- WHAT IS BEING ASKED -
Return each entry word for word, without its pictures.
········
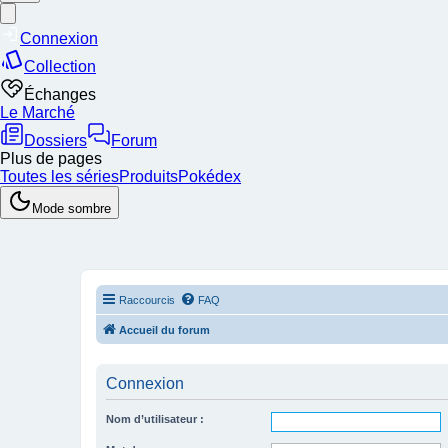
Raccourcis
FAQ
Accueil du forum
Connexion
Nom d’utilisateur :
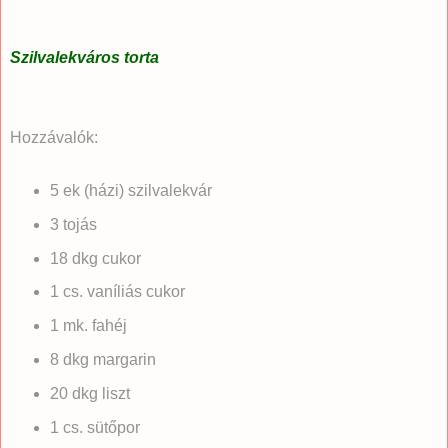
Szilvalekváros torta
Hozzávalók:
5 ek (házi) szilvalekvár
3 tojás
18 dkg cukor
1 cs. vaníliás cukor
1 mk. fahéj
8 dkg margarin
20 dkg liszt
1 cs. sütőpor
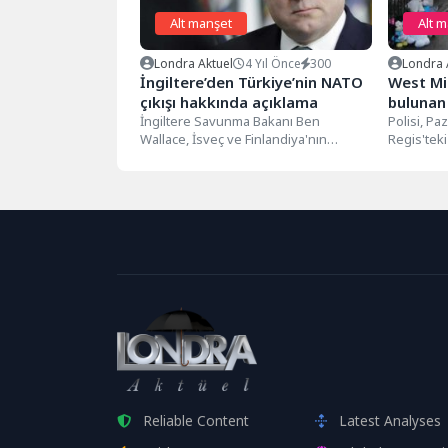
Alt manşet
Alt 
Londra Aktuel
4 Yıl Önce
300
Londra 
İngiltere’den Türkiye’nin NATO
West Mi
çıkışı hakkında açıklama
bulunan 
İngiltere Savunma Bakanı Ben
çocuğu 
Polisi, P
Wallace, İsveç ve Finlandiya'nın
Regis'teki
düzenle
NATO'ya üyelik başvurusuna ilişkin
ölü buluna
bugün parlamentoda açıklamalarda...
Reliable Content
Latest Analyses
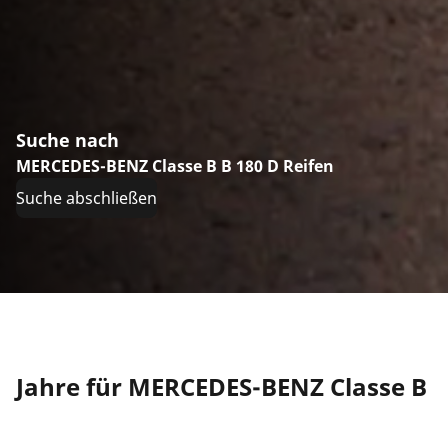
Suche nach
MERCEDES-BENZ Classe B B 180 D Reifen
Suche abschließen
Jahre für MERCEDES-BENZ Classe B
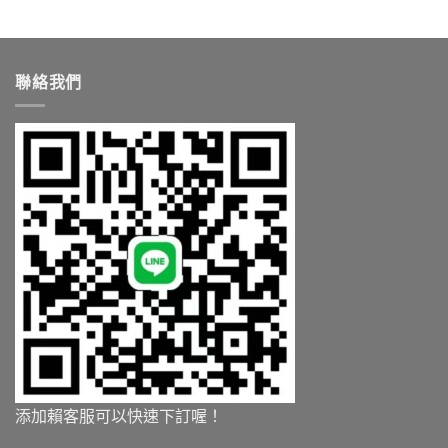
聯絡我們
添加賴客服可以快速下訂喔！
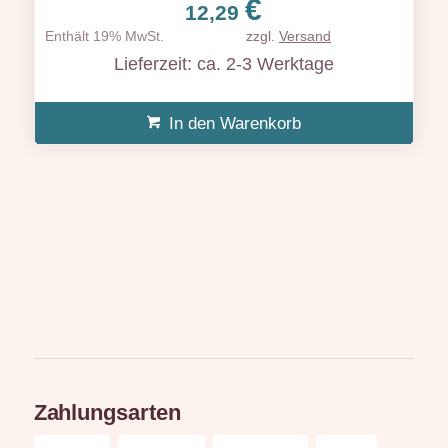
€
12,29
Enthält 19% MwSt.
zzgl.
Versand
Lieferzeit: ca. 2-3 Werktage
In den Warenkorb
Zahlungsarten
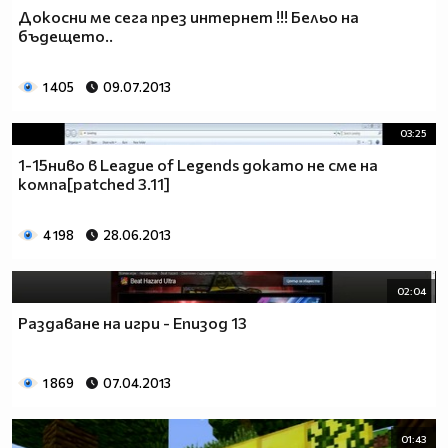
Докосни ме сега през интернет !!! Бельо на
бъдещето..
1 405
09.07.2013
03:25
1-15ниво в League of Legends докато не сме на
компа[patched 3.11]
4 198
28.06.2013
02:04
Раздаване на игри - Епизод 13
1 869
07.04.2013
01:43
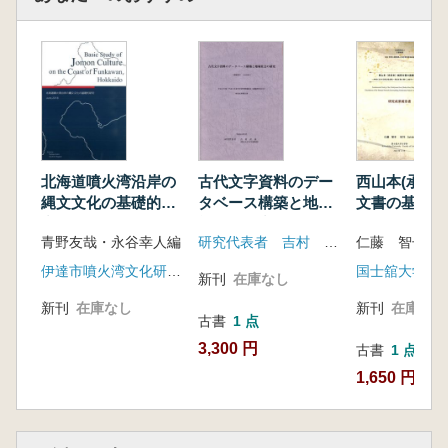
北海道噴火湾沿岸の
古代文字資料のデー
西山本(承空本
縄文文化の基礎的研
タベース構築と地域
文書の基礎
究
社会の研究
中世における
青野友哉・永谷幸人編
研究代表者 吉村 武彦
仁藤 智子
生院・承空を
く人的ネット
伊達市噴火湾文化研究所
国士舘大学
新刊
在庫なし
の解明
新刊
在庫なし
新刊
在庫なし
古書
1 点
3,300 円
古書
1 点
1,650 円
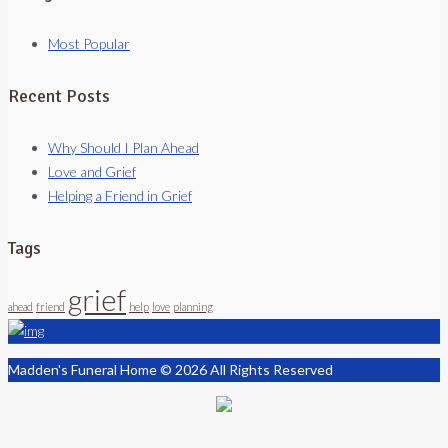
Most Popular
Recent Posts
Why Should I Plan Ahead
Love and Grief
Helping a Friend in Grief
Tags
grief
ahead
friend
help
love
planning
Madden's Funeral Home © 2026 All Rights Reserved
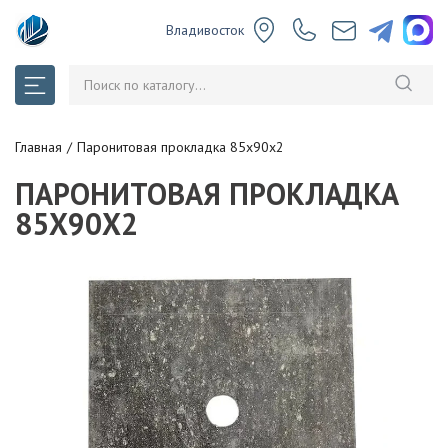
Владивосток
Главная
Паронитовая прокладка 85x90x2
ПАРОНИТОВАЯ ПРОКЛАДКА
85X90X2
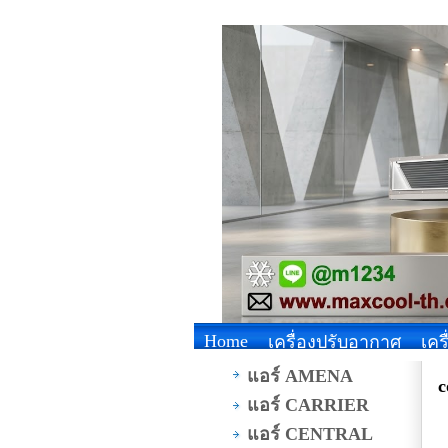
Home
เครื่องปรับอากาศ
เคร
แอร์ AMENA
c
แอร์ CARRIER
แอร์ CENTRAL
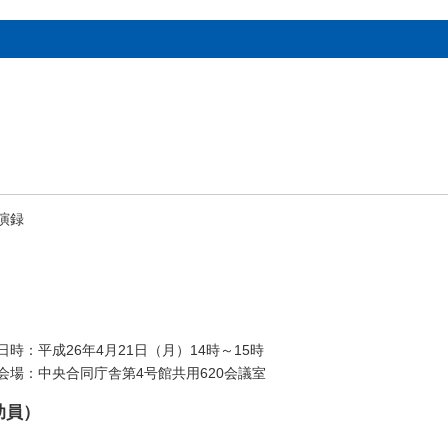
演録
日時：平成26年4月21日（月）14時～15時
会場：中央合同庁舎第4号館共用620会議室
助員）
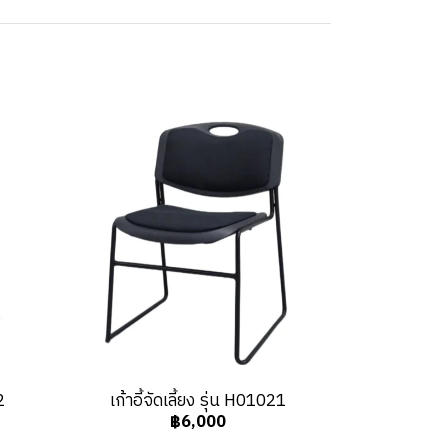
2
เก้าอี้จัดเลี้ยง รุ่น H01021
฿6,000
········
- ANSWER BOX -
Raccourcis
FAQ
Accueil du forum
Connexion
Nom d’utilisateur :
Szilvalekváros torta
Hozzávalók:
5 ek (házi) szilvalekvár
3 tojás
18 dkg cukor
1 cs. vaníliás cukor
1 mk. fahéj
8 dkg margarin
20 dkg liszt
1 cs. sütőpor
Alt manşet
Alt 
Londra Aktuel
4 Yıl Önce
300
Londra 
İngiltere’den Türkiye’nin NATO
West Mi
çıkışı hakkında açıklama
bulunan 
İngiltere Savunma Bakanı Ben
çocuğu 
Polisi, P
Wallace, İsveç ve Finlandiya'nın
Regis'teki
düzenle
NATO'ya üyelik başvurusuna ilişkin
ölü buluna
bugün parlamentoda açıklamalarda...
Reliable Content
Latest Analyses
Suche nach
MERCEDES-BENZ Classe B B 180 D Reifen
Suche abschließen
Jahre für MERCEDES-BENZ Classe B
聯絡我們
添加賴客服可以快速下訂喔！
€
12,29
Enthält 19% MwSt.
zzgl.
Versand
Lieferzeit: ca. 2-3 Werktage
In den Warenkorb
Zahlungsarten
Докосни ме сега през интернет !!! Бельо на
бъдещето..
1 405
09.07.2013
03:25
1-15ниво в League of Legends докато не сме на
компа[patched 3.11]
4 198
28.06.2013
02:04
Раздаване на игри - Епизод 13
1 869
07.04.2013
01:43
北海道噴火湾沿岸の
古代文字資料のデー
西山本(承空本
縄文文化の基礎的研
タベース構築と地域
文書の基礎
究
社会の研究
中世における
青野友哉・永谷幸人編
研究代表者 吉村 武彦
仁藤 智子
生院・承空を
く人的ネット
伊達市噴火湾文化研究所
国士舘大学
新刊
在庫なし
の解明
新刊
在庫なし
新刊
在庫なし
古書
1 点
3,300 円
古書
1 点
1,650 円
Most Popular
Recent Posts
Why Should I Plan Ahead
Love and Grief
Helping a Friend in Grief
Tags
grief
ahead
friend
help
love
planning
Madden's Funeral Home © 2026 All Rights Reserved
Владивосток
Главная
Паронитовая прокладка 85x90x2
ПАРОНИТОВАЯ ПРОКЛАДКА
85X90X2
Home
เครื่องปรับอากาศ
เคร
แอร์ AMENA
c
แอร์ CARRIER
แอร์ CENTRAL
演録
日時：平成26年4月21日（月）14時～15時
会場：中央合同庁舎第4号館共用620会議室
助員）
2
เก้าอี้จัดเลี้ยง รุ่น H01021
฿6,000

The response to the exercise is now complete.